EXERCISE GOAL: Restate the following data in its entirety, word for word and without images.

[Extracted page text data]
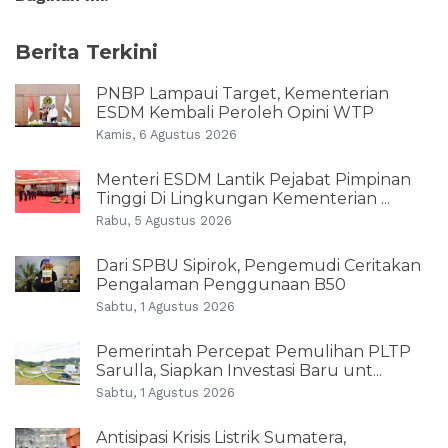
Berita Terkini
PNBP Lampaui Target, Kementerian
ESDM Kembali Peroleh Opini WTP
Kamis, 6 Agustus 2026
Menteri ESDM Lantik Pejabat Pimpinan
Tinggi Di Lingkungan Kementerian ...
Rabu, 5 Agustus 2026
Dari SPBU Sipirok, Pengemudi Ceritakan
Pengalaman Penggunaan B50
Sabtu, 1 Agustus 2026
Pemerintah Percepat Pemulihan PLTP
Sarulla, Siapkan Investasi Baru unt...
Sabtu, 1 Agustus 2026
Antisipasi Krisis Listrik Sumatera,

RESULT OF THIS TASK:
Berita Terkini
PNBP Lampaui Target, Kementerian
ESDM Kembali Peroleh Opini WTP
Kamis, 6 Agustus 2026
Menteri ESDM Lantik Pejabat Pimpinan
Tinggi Di Lingkungan Kementerian ...
Rabu, 5 Agustus 2026
Dari SPBU Sipirok, Pengemudi Ceritakan
Pengalaman Penggunaan B50
Sabtu, 1 Agustus 2026
Pemerintah Percepat Pemulihan PLTP
Sarulla, Siapkan Investasi Baru unt...
Sabtu, 1 Agustus 2026
Antisipasi Krisis Listrik Sumatera,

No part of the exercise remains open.